Ketiga, senang sekali membandingkan dengan orang lain. Terkadang, orang merasa insecure karena terlalu memikirkan kelemahan diri hingga ia lupa memahami kelebihan apa yang dimiliki. Sebenarnya itu hal yang wajar terjadi, karena setiap orang pasti ingin menilai diri dengan cara melihat orang lain. Namun yang perlu digaris bawahi adalah membandingkan untuk memotivasi diri, bukan ajang untuk mengerdilkan diri. Pastinya tidak akan pernah merasa cukup, tidak pernah merasa puas, atau bahkan yang paling tinggi tarafnya adalah diri ini lupa bagaimana cara untuk bersyukur kepada sang Pencipta. Mari bersama-sama belajar mencintai diri sendiri dengan cara mensyukuri apapun yang telah dicapai pada titik ini.

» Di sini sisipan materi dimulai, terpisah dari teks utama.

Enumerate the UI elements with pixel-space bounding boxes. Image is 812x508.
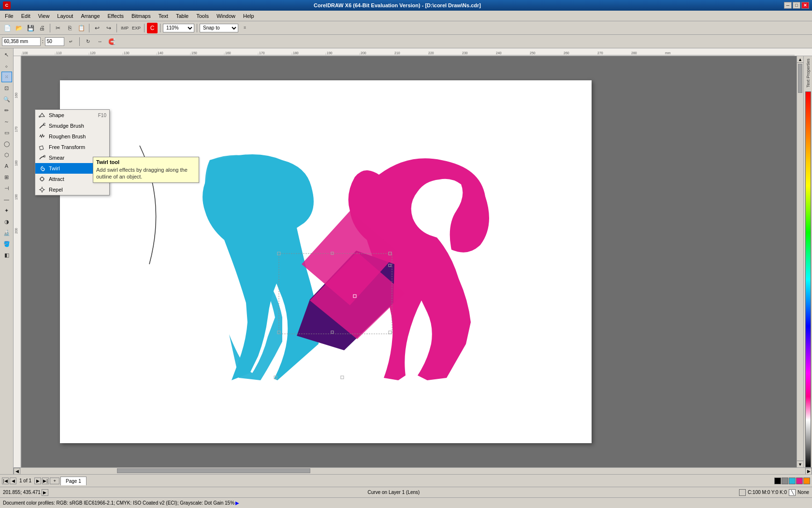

Berhenti berpikir negatif yang berlebihan dalam situasi apapun karena akan berdampak pada pola pikir (mindset) kita sendiri. Jangan sampai pikiran negatif akan mengendalikan hidupmu. Menjadi dewasa bukan diukur dengan usia melainkan seberapa yakin kalian berhasil menyelesaikan permasalahan. Ciptakan pikiran-pikiran positif sebagai sarana untuk berdamai dengan diri. Semua orang pasti punya passion dan tidak bisa disamakan. Selalu asah dan gali passion yang dimiliki, karena tidak ada kata terlambat untuk terus berproses. Dengan begitu, kalian akan merasa baik-baik saja, pikiran menjadi lebih jernih, dan lebih nyaman untuk tidak terkonsentrasi memenuhi stigma masyarakat. Selalu lakukan evaluasi dari apapun yang dilakukan setiap harinya dan yakinlah bahwa diri ini mampu untuk melampaui tembok kokoh yang kalian buat sendiri.